## Task to complete
In the entries below, the lines from the one with "postavu hudobníka ilustrovať" through the one with "spomenutému blízkemu vzťahu, ktorý" are to be copied exactly; both ends count.

## Data for the task
------------

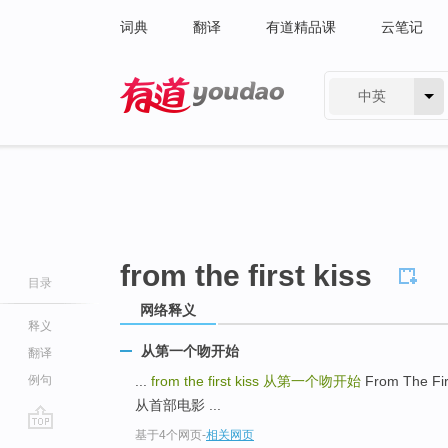
词典
翻译
有道精品课
云笔记
中英
有道 - 网易旗下搜索
from the first kiss
目录
网络释义
释义
从第一个吻开始
翻译
例句
...
from the first kiss
从第一个吻开始
From The Fi
从首部电影 ...
基于4个网页
-
相关网页
go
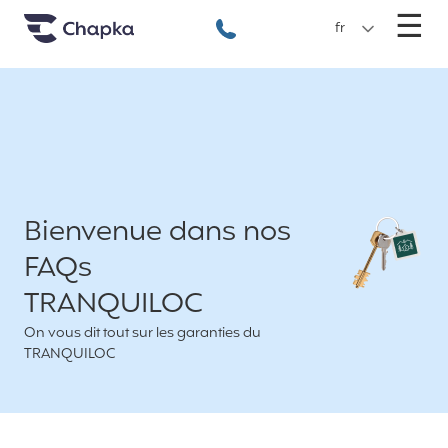
Chapka Assurances Voyages
Aller directement au contenu
M
☰
+33 1 74 85 50 50
fr
Bienvenue dans nos
FAQs
TRANQUILOC
On vous dit tout sur les garanties du
TRANQUILOC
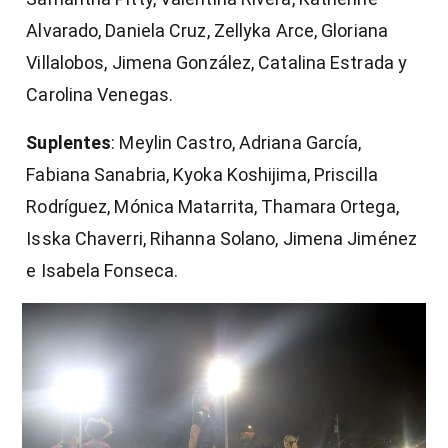
Alvarado, Daniela Cruz, Zellyka Arce, Gloriana
Villalobos, Jimena González, Catalina Estrada y
Carolina Venegas.
Suplentes
: Meylin Castro, Adriana García,
Fabiana Sanabria, Kyoka Koshijima, Priscilla
Rodríguez, Mónica Matarrita, Thamara Ortega,
Isska Chaverri, Rihanna Solano, Jimena Jiménez
e Isabela Fonseca.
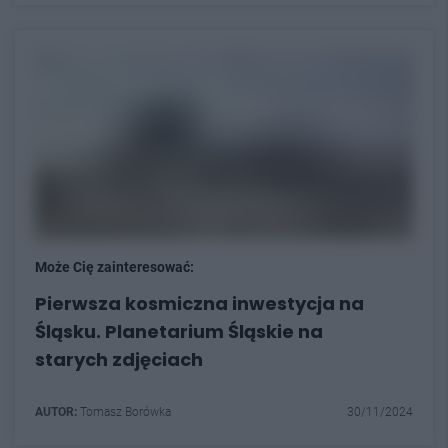
Może Cię zainteresować:
Pierwsza kosmiczna inwestycja na
Śląsku. Planetarium Śląskie na
starych zdjęciach
AUTOR:
Tomasz Borówka
30/11/2024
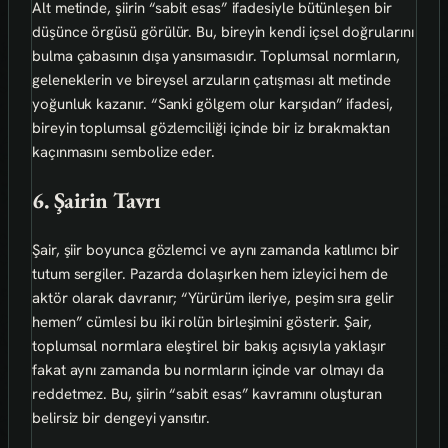
Alt metinde, şiirin “sabit esas” ifadesiyle bütünleşen bir
düşünce örgüsü görülür. Bu, bireyin kendi içsel doğrularını
bulma çabasının dışa yansımasıdır. Toplumsal normların,
geleneklerin ve bireysel arzuların çatışması alt metinde
yoğunluk kazanır. “Sanki gölgem olur karşıdan” ifadesi,
bireyin toplumsal gözlemciliği içinde bir iz bırakmaktan
kaçınmasını sembolize eder.
6. Şairin Tavrı
Şair, şiir boyunca gözlemci ve aynı zamanda katılımcı bir
tutum sergiler. Pazarda dolaşırken hem izleyici hem de
aktör olarak davranır; “Yürürüm ileriye, peşim sıra gelir
hemen” cümlesi bu iki rolün birleşimini gösterir. Şair,
toplumsal normlara eleştirel bir bakış açısıyla yaklaşır
fakat aynı zamanda bu normların içinde var olmayı da
reddetmez. Bu, şiirin “sabit esas” kavramını oluşturan
belirsiz bir dengeyi yansıtır.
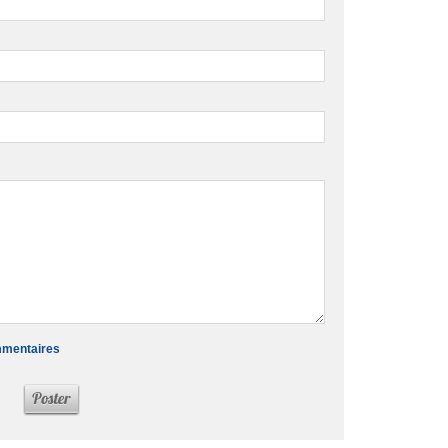
ommentaires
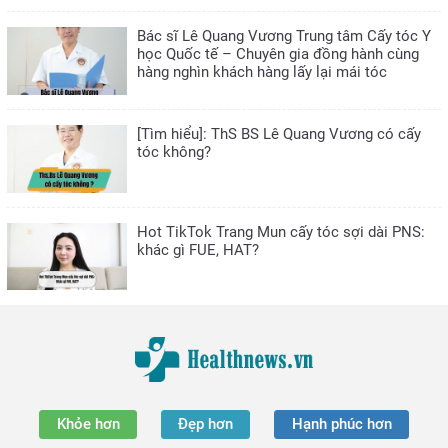
Bác sĩ Lê Quang Vương Trung tâm Cấy tóc Y
học Quốc tế – Chuyên gia đồng hành cùng
hàng nghìn khách hàng lấy lại mái tóc
[Tìm hiểu]: ThS BS Lê Quang Vương có cấy
tóc không?
Hot TikTok Trang Mun cấy tóc sợi dài PNS:
khác gì FUE, HAT?
Khỏe hơn
Đẹp hơn
Hạnh phúc hơn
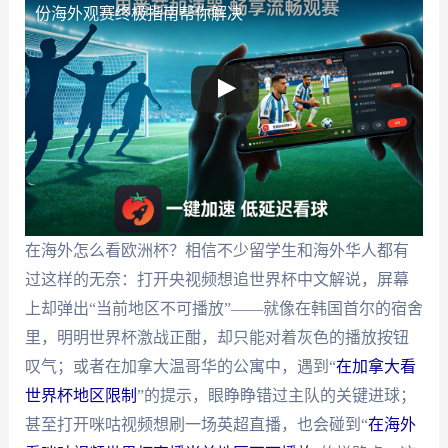
份海外观赛终极指南帮你解决
在海外怎么看欧洲杯？相信不少留学生和海外华人都有
过这样的无奈：打开央视频想追世界杯中文解说，屏幕
上却弹出“当前地区不可播放”——就像在韩国首尔的宿舍
里，明明世界杯激战正酣，却只能对着灰色的播放按钮
叹气；或者在加拿大温哥华的公寓中，遇到“
在加拿大看
世界杯地区限制
”的提示，眼睁睁错过主队的关键进球；
甚至打开咪咕视频想刷一场英超直播，也会碰到“
在海外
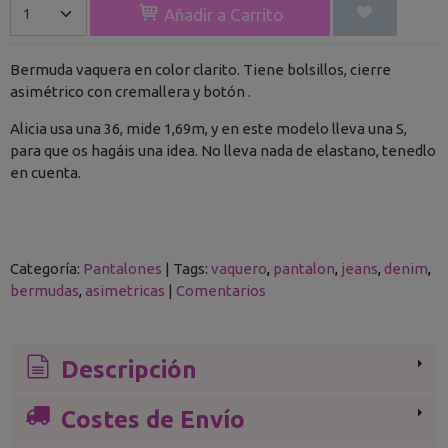
Añadir a Carrito
Bermuda vaquera en color clarito. Tiene bolsillos, cierre
asimétrico con cremallera y botón .
Alicia usa una 36, mide 1,69m, y en este modelo lleva una S,
para que os hagáis una idea. No lleva nada de elastano, tenedlo
en cuenta.
Categoría:
Pantalones
|
Tags:
vaquero
pantalon
jeans
denim
bermudas
asimetricas
|
Comentarios
Descripción
Costes de Envío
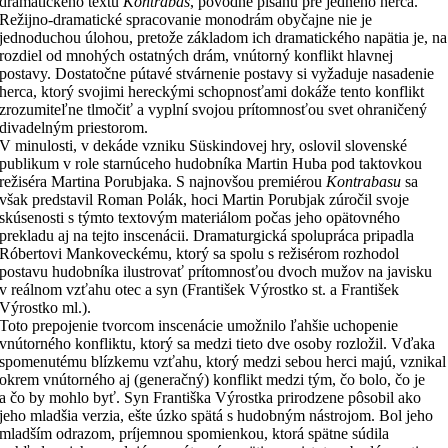
dramatického textu
Kontrabas
, pôvodne písanú pre jedného herca.
Režijno-dramatické spracovanie monodrám obyčajne nie je
jednoduchou úlohou, pretože základom ich dramatického napätia je, na
rozdiel od mnohých ostatných drám, vnútorný konflikt hlavnej
postavy. Dostatočne pútavé stvárnenie postavy si vyžaduje nasadenie
herca, ktorý svojimi hereckými schopnosťami dokáže tento konflikt
zrozumiteľne tlmočiť a vyplní svojou prítomnosťou svet ohraničený
divadelným priestorom.
V minulosti, v dekáde vzniku Süskindovej hry, oslovil slovenské
publikum v role starnúceho hudobníka Martin Huba pod taktovkou
režiséra Martina Porubjaka. S najnovšou premiérou
Kontrabasu
sa
však predstavil Roman Polák, hoci Martin Porubjak zúročil svoje
skúsenosti s týmto textovým materiálom počas jeho opätovného
prekladu aj na tejto inscenácii. Dramaturgická spolupráca pripadla
Róbertovi Mankoveckému, ktorý sa spolu s režisérom rozhodol
postavu hudobníka ilustrovať prítomnosťou dvoch mužov na javisku
v reálnom vzťahu otec a syn (František Výrostko st. a František
Výrostko ml.).
Toto prepojenie tvorcom inscenácie umožnilo ľahšie uchopenie
vnútorného konfliktu, ktorý sa medzi tieto dve osoby rozložil. Vďaka
spomenutému blízkemu vzťahu, ktorý medzi sebou herci majú, vznikal
okrem vnútorného aj (generačný) konflikt medzi tým, čo bolo, čo je
a čo by mohlo byť. Syn Františka Výrostka prirodzene pôsobil ako
jeho mladšia verzia, ešte úzko spätá s hudobným nástrojom. Bol jeho
mladším odrazom, príjemnou spomienkou, ktorá spätne súdila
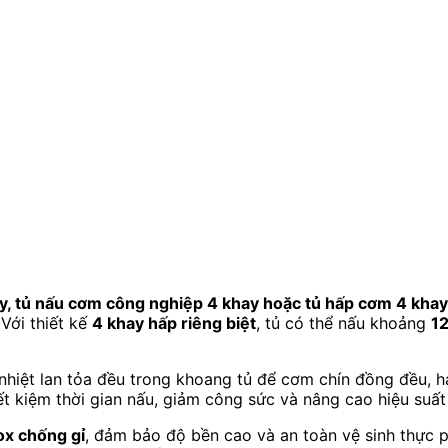
y, tủ nấu cơm công nghiệp 4 khay hoặc tủ hấp cơm 4 khay
Với thiết kế
4 khay hấp riêng biệt
, tủ có thể nấu khoảng
1
 nhiệt lan tỏa đều trong khoang tủ để cơm chín đồng đều, 
ết kiệm thời gian nấu, giảm công sức và nâng cao hiệu suất
ox chống gỉ
, đảm bảo độ bền cao và an toàn vệ sinh thực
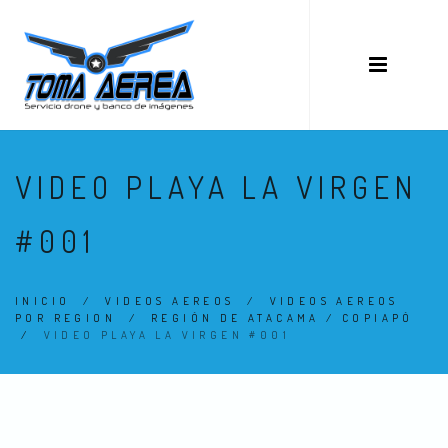
VIDEO PLAYA LA VIRGEN
#001
INICIO
/
VIDEOS AEREOS
/
VIDEOS AEREOS
POR REGION
/
REGIÓN DE ATACAMA / COPIAPÓ
/
VIDEO PLAYA LA VIRGEN #001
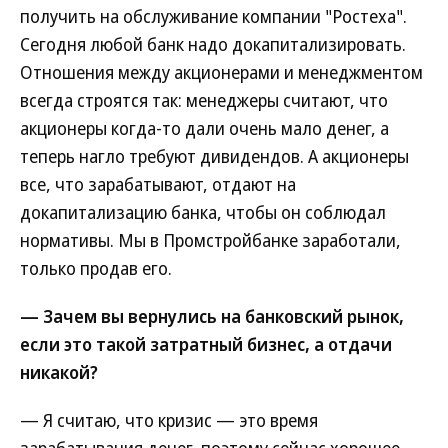
получить на обслуживание компании "Ростеха".
Сегодня любой банк надо докапитализировать.
Отношения между акционерами и менеджментом
всегда строятся так: менеджеры считают, что
акционеры когда-то дали очень мало денег, а
теперь нагло требуют дивидендов. А акционеры
все, что зарабатывают, отдают на
докапитализацию банка, чтобы он соблюдал
нормативы. Мы в Промстройбанке заработали,
только продав его.
— Зачем вы вернулись на банковский рынок,
если это такой затратный бизнес, а отдачи
никакой?
— Я считаю, что кризис — это время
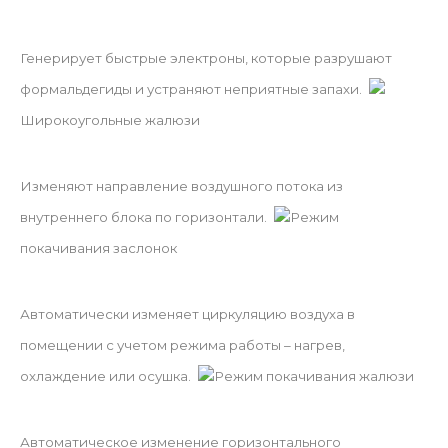
Генерирует быстрые электроны, которые разрушают
формальдегиды и устраняют неприятные запахи.
Широкоугольные жалюзи
Изменяют направление воздушного потока из
внутреннего блока по горизонтали.
Режим
покачивания заслонок
Автоматически изменяет циркуляцию воздуха в
помещении с учетом режима работы – нагрев,
охлаждение или осушка.
Режим покачивания жалюзи
Автоматическое изменение горизонтального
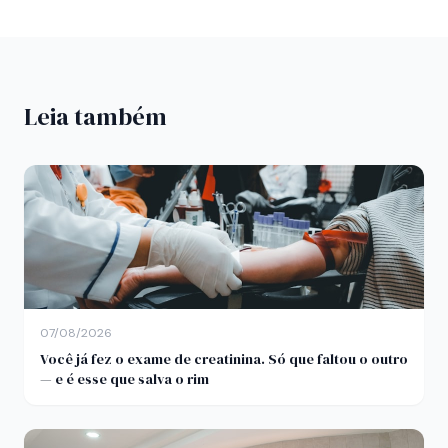
Leia também
07/08/2026
Você já fez o exame de creatinina. Só que faltou o outro
— e é esse que salva o rim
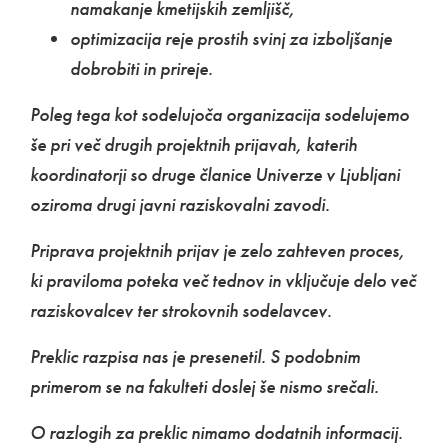
namakanje kmetijskih zemljišč,
optimizacija reje prostih svinj za izboljšanje
dobrobiti in prireje.
Poleg tega kot sodelujoča organizacija sodelujemo
še pri več drugih projektnih prijavah, katerih
koordinatorji so druge članice Univerze v Ljubljani
oziroma drugi javni raziskovalni zavodi.
Priprava projektnih prijav je zelo zahteven proces,
ki praviloma poteka več tednov in vključuje delo več
raziskovalcev ter strokovnih sodelavcev.
Preklic razpisa nas je presenetil. S podobnim
primerom se na fakulteti doslej še nismo srečali.
O razlogih za preklic nimamo dodatnih informacij.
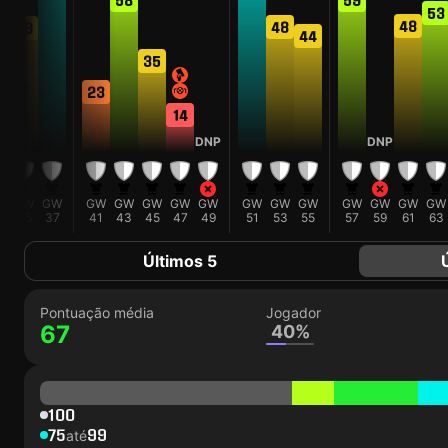
53
48
48
48
44
35
23
14
DNP
DNP
W
GW
GW
GW
GW
GW
GW
GW
GW
GW
GW
GW
GW
GW
GW
3
35
37
41
43
45
47
49
51
53
55
57
59
61
63
Últimos 5
Pontuação média
Jogador
67
40%
100
75
99
até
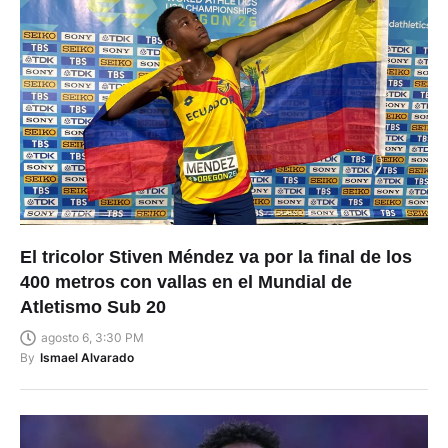
El tricolor Stiven Méndez va por la final de los
400 metros con vallas en el Mundial de
Atletismo Sub 20
agosto 6, 3:30 PM
By
Ismael Alvarado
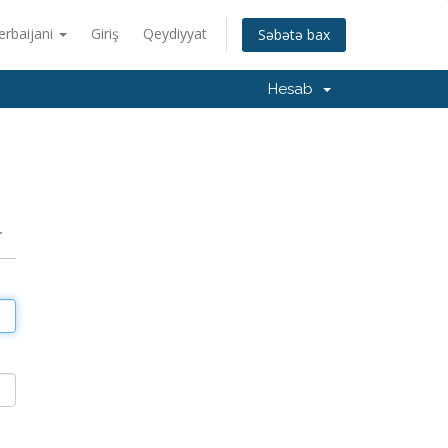
erbaijani
Giriş
Qeydiyyat
Səbətə bax
Hesab
r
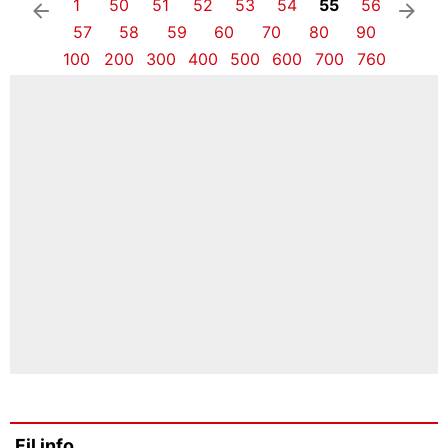
1
50
51
52
53
54
55
56
arrow_left
arrow_right
57
58
59
60
70
80
90
100
200
300
400
500
600
700
760
Fil info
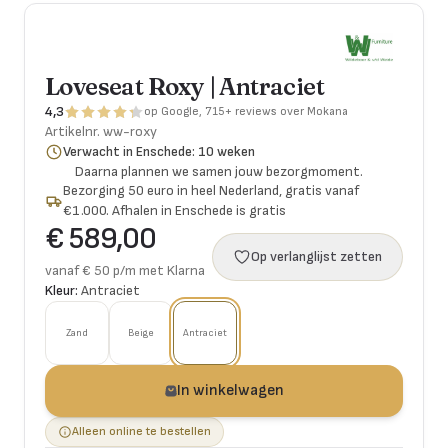
Loveseat Roxy | Antraciet
4,3
op Google, 715+ reviews over Mokana
Artikelnr.
ww-roxy
Verwacht in Enschede: 10 weken
Daarna plannen we samen jouw bezorgmoment.
Bezorging 50 euro in heel Nederland, gratis vanaf
€1.000. Afhalen in Enschede is gratis
€ 589,00
Op verlanglijst zetten
vanaf € 50 p/m met Klarna
Kleur:
Antraciet
Zand
Beige
Antraciet
In winkelwagen
Alleen online te bestellen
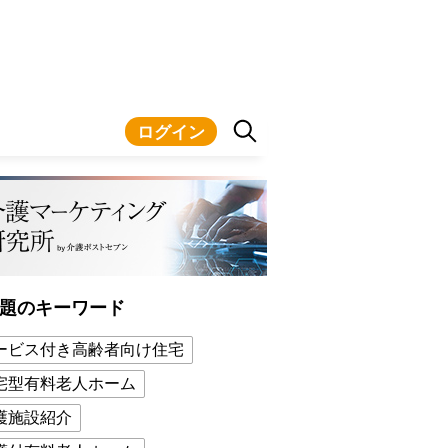
ログイン
題のキーワード
ービス付き高齢者向け住宅
宅型有料老人ホーム
護施設紹介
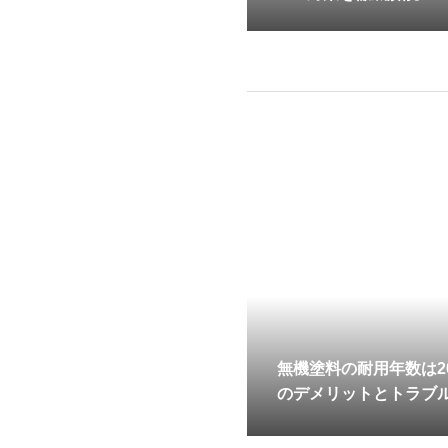
無機塗料の耐用年数は2
のデメリットとトラブ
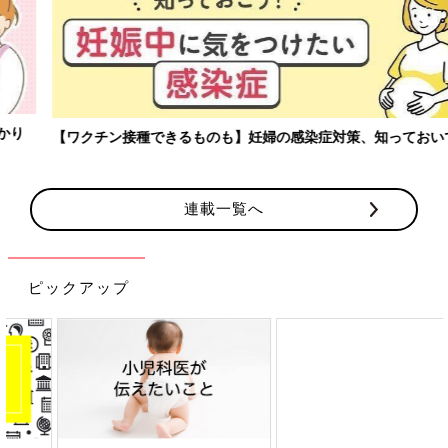
【ワクチン接種できるものも】妊婦の感染症対策、知っておいて！
連載一覧へ
ピックアップ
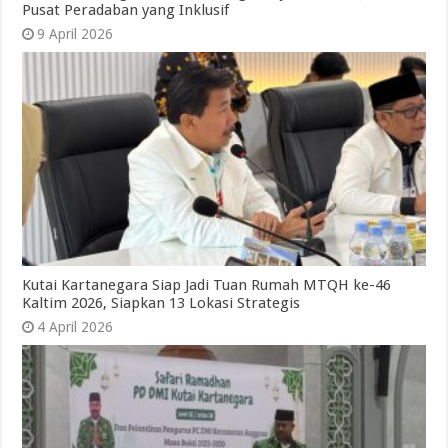
Pusat Peradaban yang Inklusif
9 April 2026
Kutai Kartanegara Siap Jadi Tuan Rumah MTQH ke-46
Kaltim 2026, Siapkan 13 Lokasi Strategis
4 April 2026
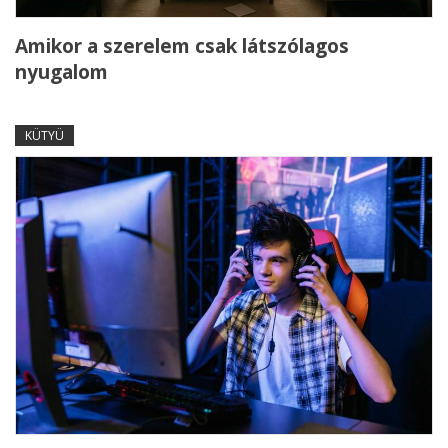
Amikor a szerelem csak látszólagos
nyugalom
KÜTYÜ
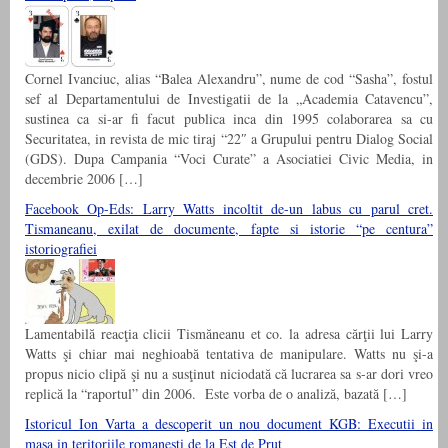
Cornel Ivanciuc, alias “Balea Alexandru”, nume de cod “Sasha”, fostul
sef al Departamentului de Investigatii de la „Academia Catavencu”,
sustinea ca si-ar fi facut publica inca din 1995 colaborarea sa cu
Securitatea, in revista de mic tiraj “22″ a Grupului pentru Dialog Social
(GDS). Dupa Campania “Voci Curate” a Asociatiei Civic Media, in
decembrie 2006 […]
Facebook Op-Eds: Larry Watts incoltit de-un labus cu parul cret.
Tismaneanu, exilat de documente, fapte si istorie “pe centura”
istoriografiei
Lamentabilă reacţia clicii Tismăneanu et co. la adresa cărţii lui Larry
Watts şi chiar mai neghioabă tentativa de manipulare. Watts nu şi-a
propus nicio clipă şi nu a susţinut niciodată că lucrarea sa s-ar dori vreo
replică la “raportul” din 2006. Este vorba de o analiză, bazată […]
Istoricul Ion Varta a descoperit un nou document KGB: Executii in
masa in teritoriile romanesti de la Est de Prut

------------

## Expected output
postavu hudobníka ilustrovať prítomnosťou dvoch mužov na javisku
v reálnom vzťahu otec a syn (František Výrostko st. a František
Výrostko ml.).
Toto prepojenie tvorcom inscenácie umožnilo ľahšie uchopenie
vnútorného konfliktu, ktorý sa medzi tieto dve osoby rozložil. Vďaka
spomenutému blízkemu vzťahu, ktorý medzi sebou herci majú, vznikal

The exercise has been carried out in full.